Between December 2024 and July 2025, attackers exploited two critical vulnerabilities in Ivanti Connect Secure (ICS) appliances: CVE‑2025‑0282 and CVE‑2025‑22457. These flaws allowed unauthenticated attackers to execute arbitrary code remotely, effectively turning vulnerable servers into hosts for malware. The first vulnerability was patched by Ivanti in January 2025, followed by the second in April 2025.
Introducing MDifyLoader and In-Memory Cobalt Strike
Researchers from JPCERT/CC discovered that attackers deployed a custom loader named MDifyLoader, built on the open-source libPeConv project. This loader decodes and runs an encrypted Cobalt Strike beacon directly in memory, specifically version 4.5 from December 2021, without writing anything to disk.
DLL Side-Loading Amplifies Infection
The infection technique used is DLL side-loading. Attackers placed malicious DLLs next to legitimate executables. When those executables ran, they unknowingly triggered the rogue DLLs, which activated MDifyLoader and injected the Cobalt Strike beacon into memory.
Additional Go-Built Tools: VShell and Fscan
Two additional Go-based tools were also found in the attack chain: VShell, a remote access utility, and Fscan, a network scanner. Both tools were loaded using DLL side-loading and played key roles in post-exploitation stages.
A peculiar observation: VShell checked whether the system locale was set to Chinese before executing. Attackers repeatedly uploaded new versions of VShell to bypass this check, suggesting they may have left a developer-only language flag active by mistake.
From Breach to Persistence: How Attackers Moved
Once inside the network, the attackers got aggressive:
- Launched brute-force attacks on FTP, MS-SQL, and SSH servers
- Attempted to exploit EternalBlue (MS17-010) for lateral movement
- Created new domain accounts and quietly added them to active groups to maintain access even if old credentials were revoked
To make sure they stayed inside, they also registered malware as system services or scheduled tasks, ensuring it would run at startup or under specific conditions.
What This Really Means
This isn’t just a one-off exploit. It’s a full attack chain that leverages unpatched ICS devices to inject loaders, execute in-memory payloads, and persist inside networks. The use of DLL side-loading and memory-only tools is part of a growing trend toward stealth attacks built to bypass antivirus software and avoid disk-based detection.

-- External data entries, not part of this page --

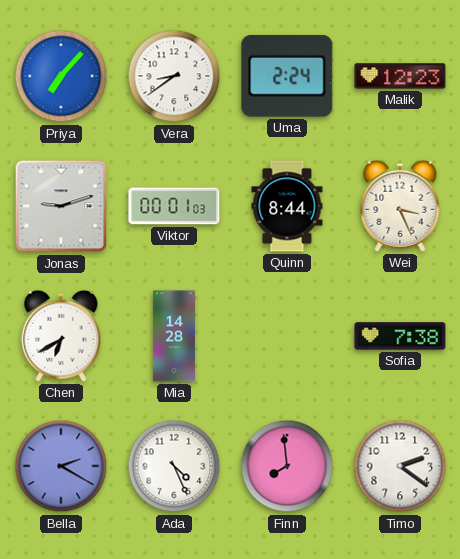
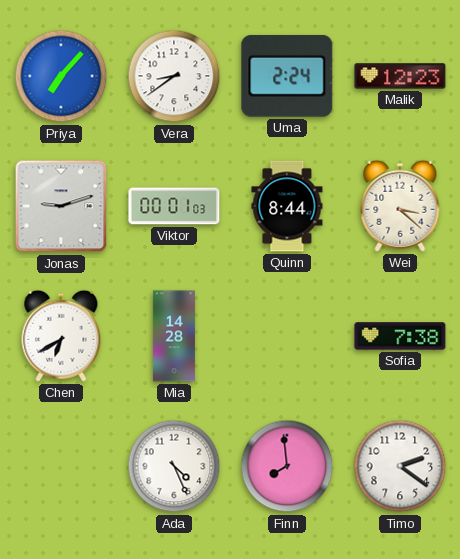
Wei: 3:26 -> 3:22
Bella: 2:20 -> none
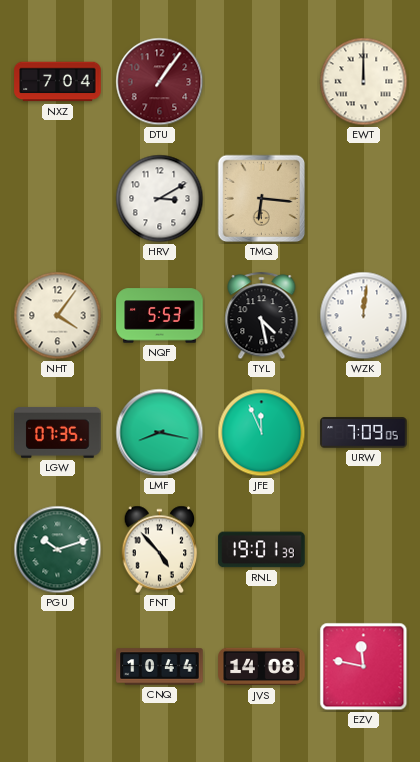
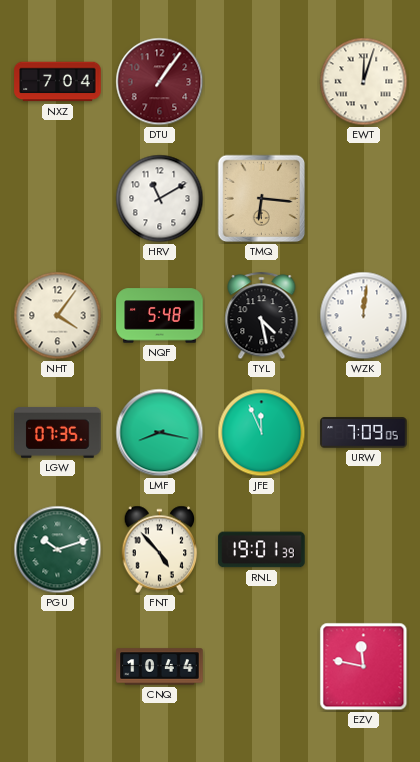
EWT: 12:00 -> 12:03
HRV: 3:10 -> 11:10
NQF: 5:53 -> 5:48
JVS: 14:08 -> none
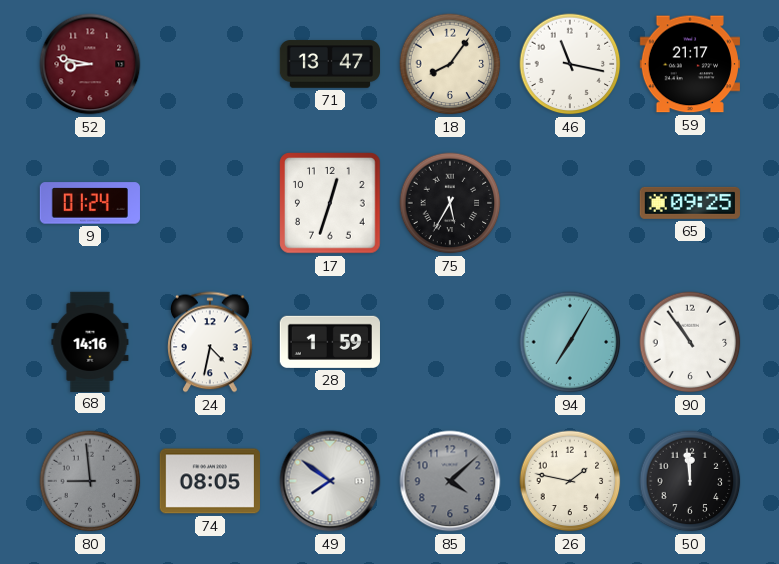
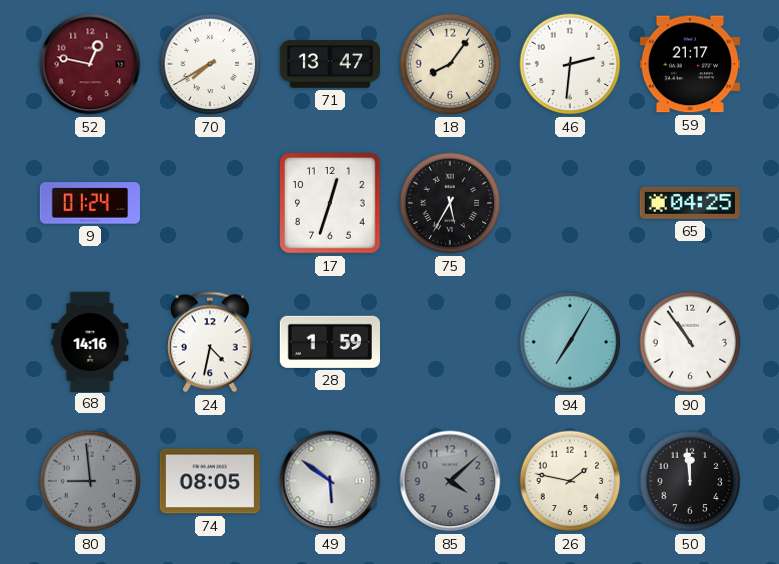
52: 8:47 -> 12:47
70: none -> 7:40
46: 11:17 -> 2:31
65: 09:25 -> 04:25
49: 7:51 -> 5:51
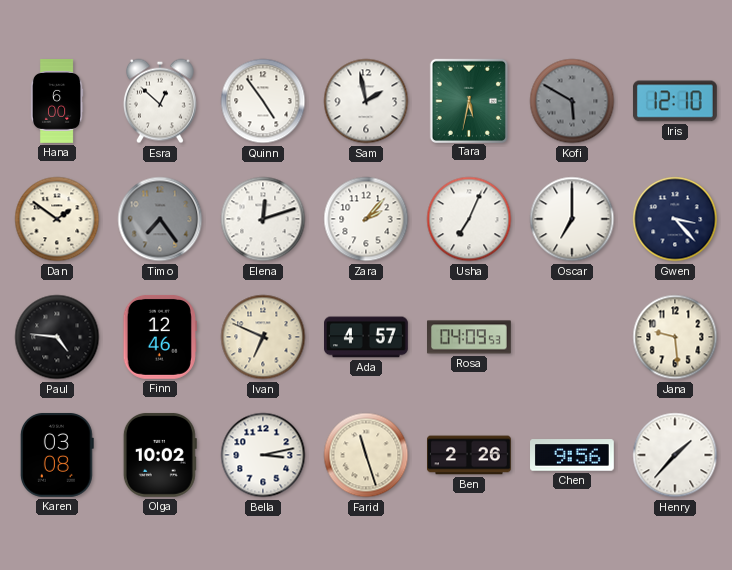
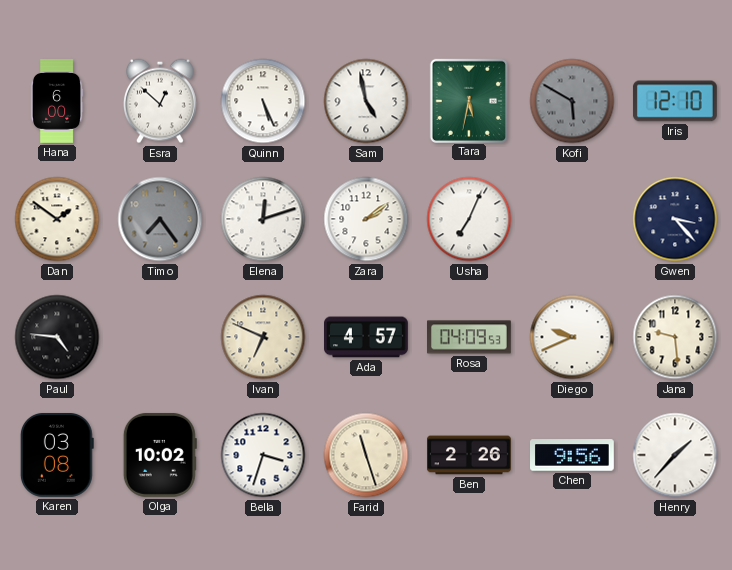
Quinn: 4:54 -> 5:26
Sam: 1:58 -> 4:58
Zara: 2:07 -> 2:09
Oscar: 7:00 -> none
Finn: 12:46 -> none
Diego: none -> 9:41
Bella: 3:13 -> 3:33
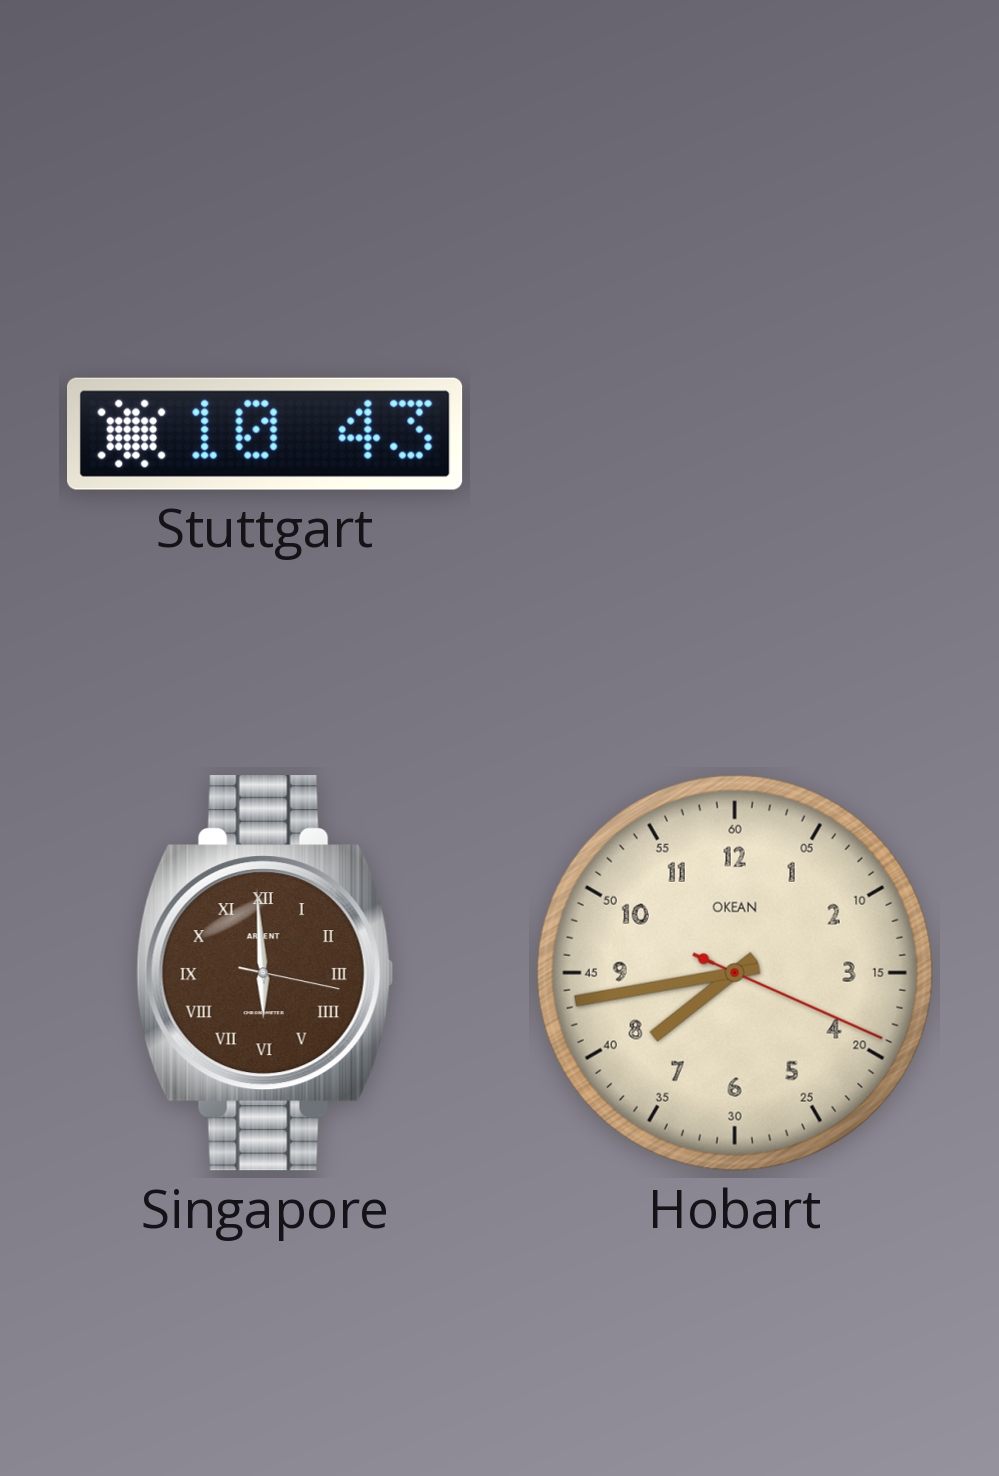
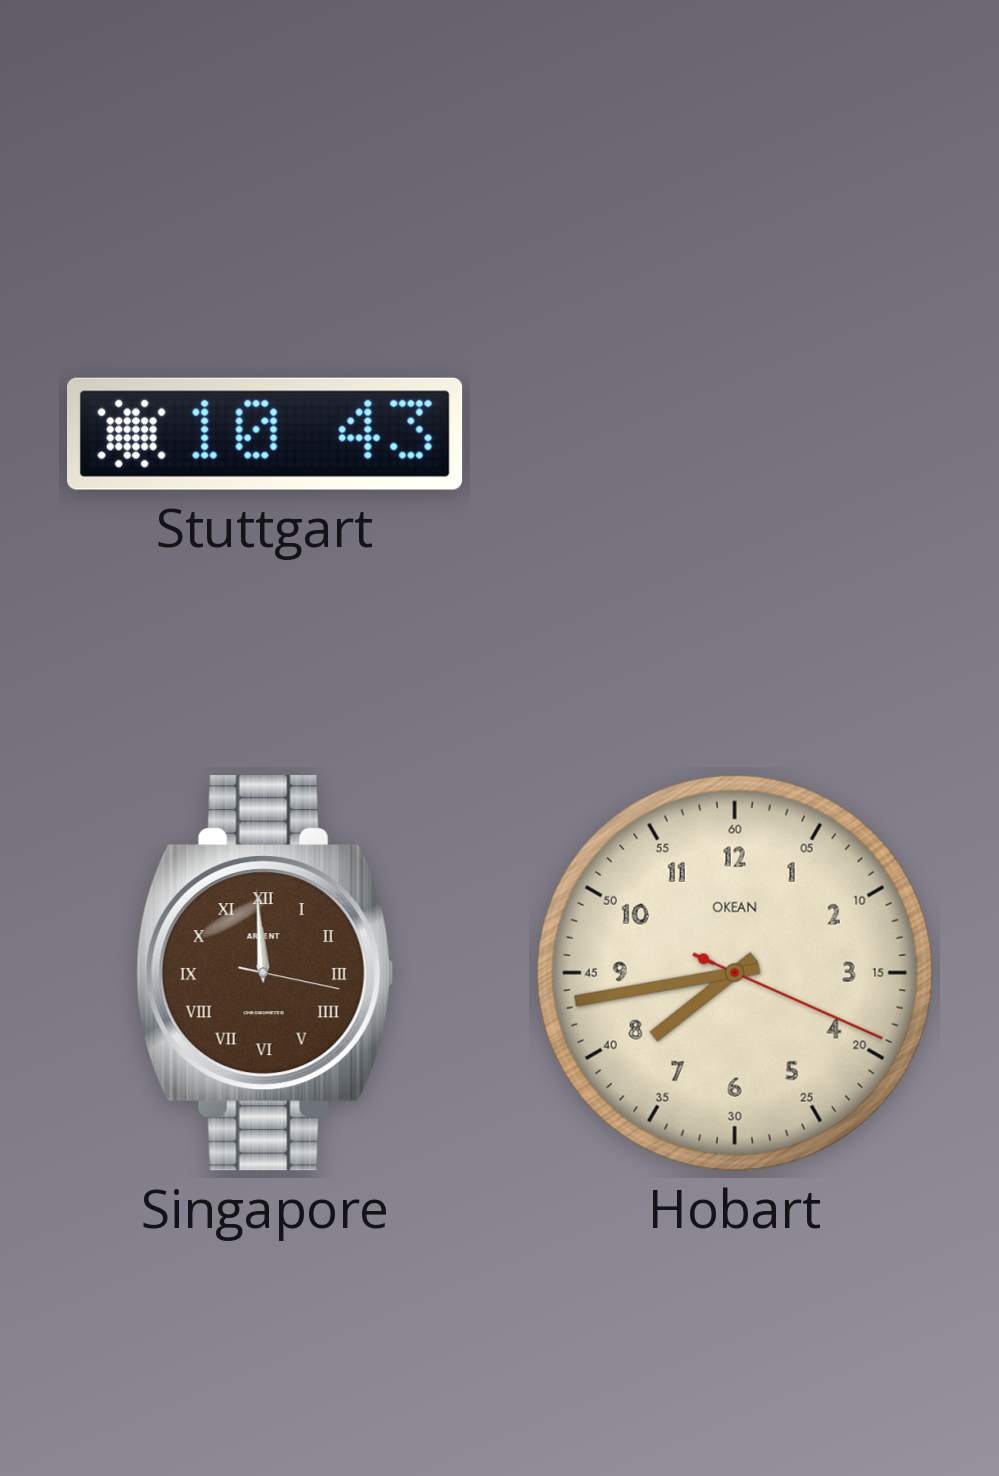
Singapore: 5:59 -> 11:59
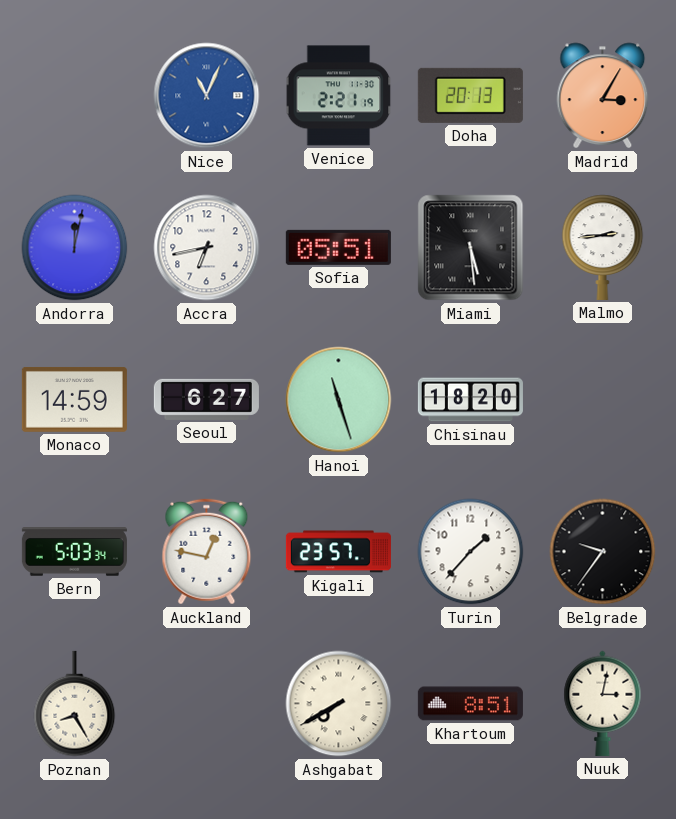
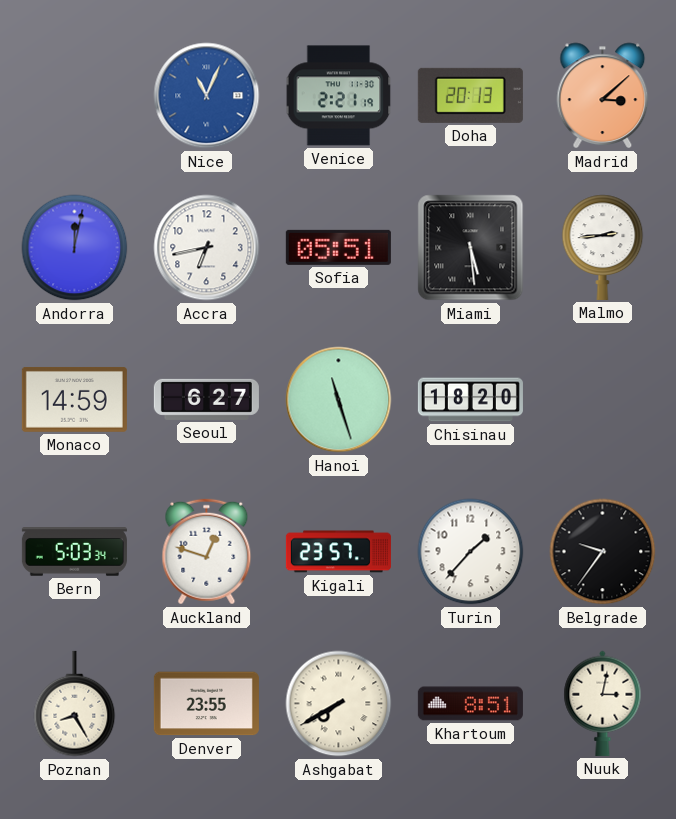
Madrid: 3:05 -> 3:08
Auckland: 12:47 -> 12:48
Denver: none -> 23:55
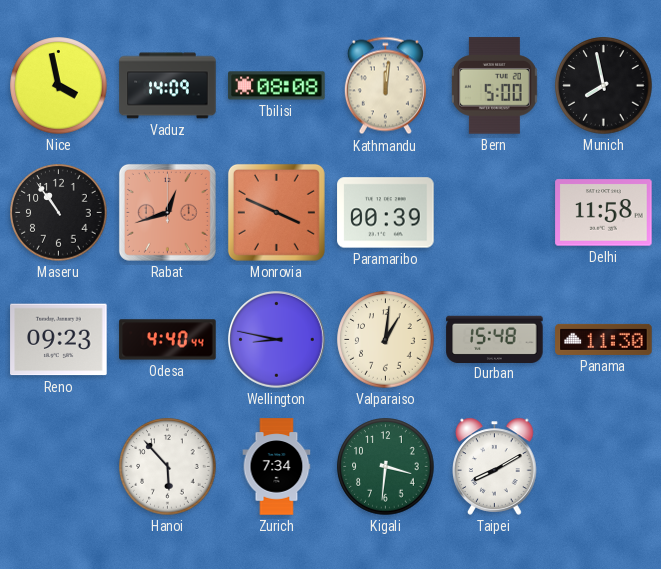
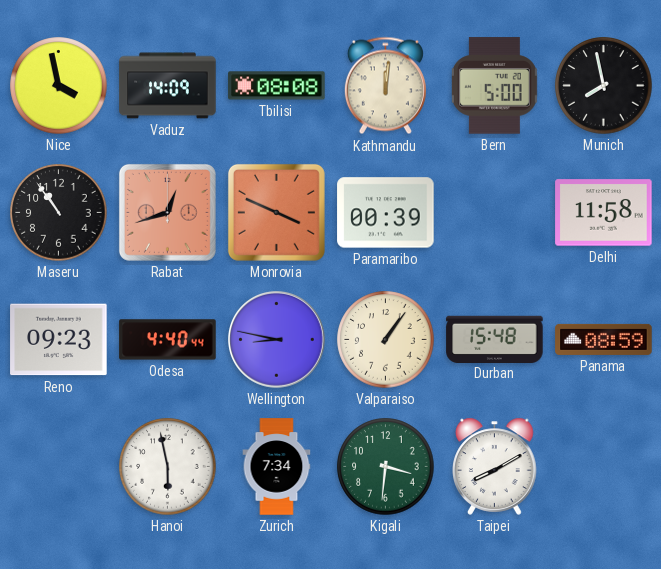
Valparaiso: 1:01 -> 1:06
Panama: 11:30 -> 08:59
Hanoi: 5:53 -> 5:58
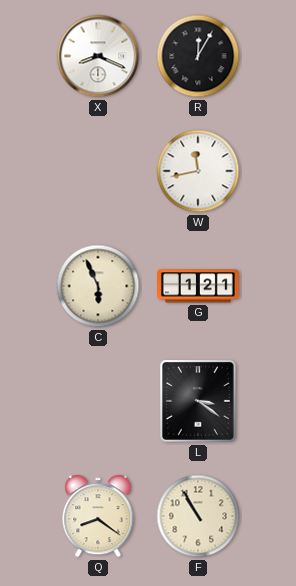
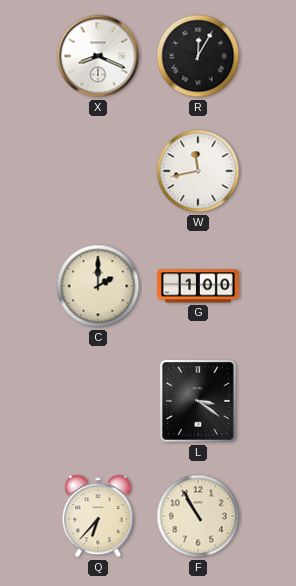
C: 5:56 -> 2:00
G: 1:21 -> 1:00
Q: 8:21 -> 6:37
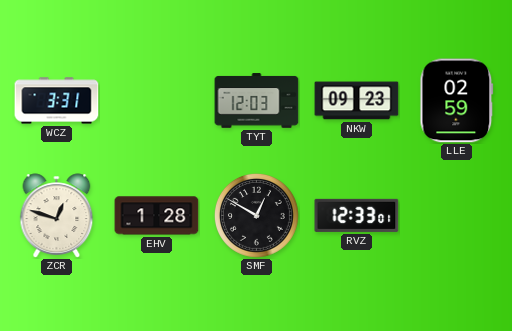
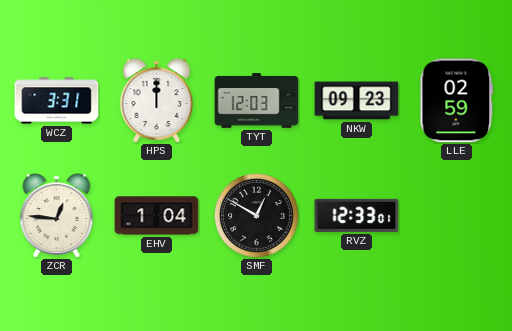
HPS: none -> 12:00
ZCR: 12:48 -> 12:46
EHV: 1:28 -> 1:04
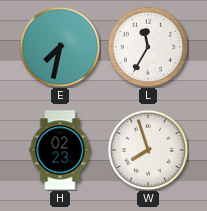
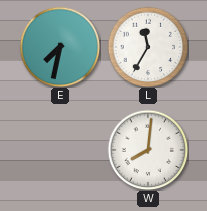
H: 02:23 -> none
W: 7:57 -> 8:01
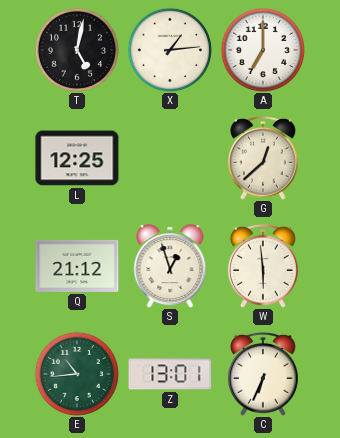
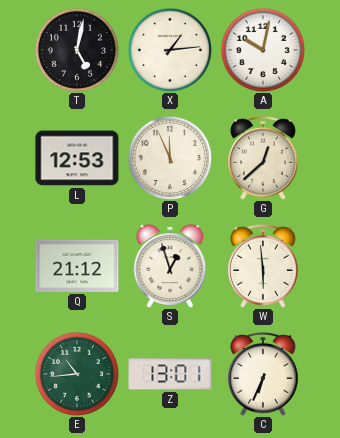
A: 7:00 -> 10:02
L: 12:25 -> 12:53
P: none -> 11:56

What Organizations Should Do
- Patch ICS appliances immediately. Both CVE‑2025‑0282 and CVE‑2025‑22457 are being actively exploited.
- Strengthen internal security, especially around credential hygiene and lateral movement prevention.
- Use EDR tools capable of detecting in-memory activity to hunt for suspicious DLLs and Cobalt Strike beacons.
- Review scheduled tasks and service registrations that might indicate unauthorized persistence.
Closing Thoughts
Attackers are evolving. These are no longer simple phishing attacks or firewall breaches. The use of ICS flaws and side-loading is part of a broader move toward stealthy, embedded intrusions. With these zero-days now out in the open and being exploited, it’s only a matter of time before copycat attacks ramp up. The window to act is short. Patch fast and tighten your defenses.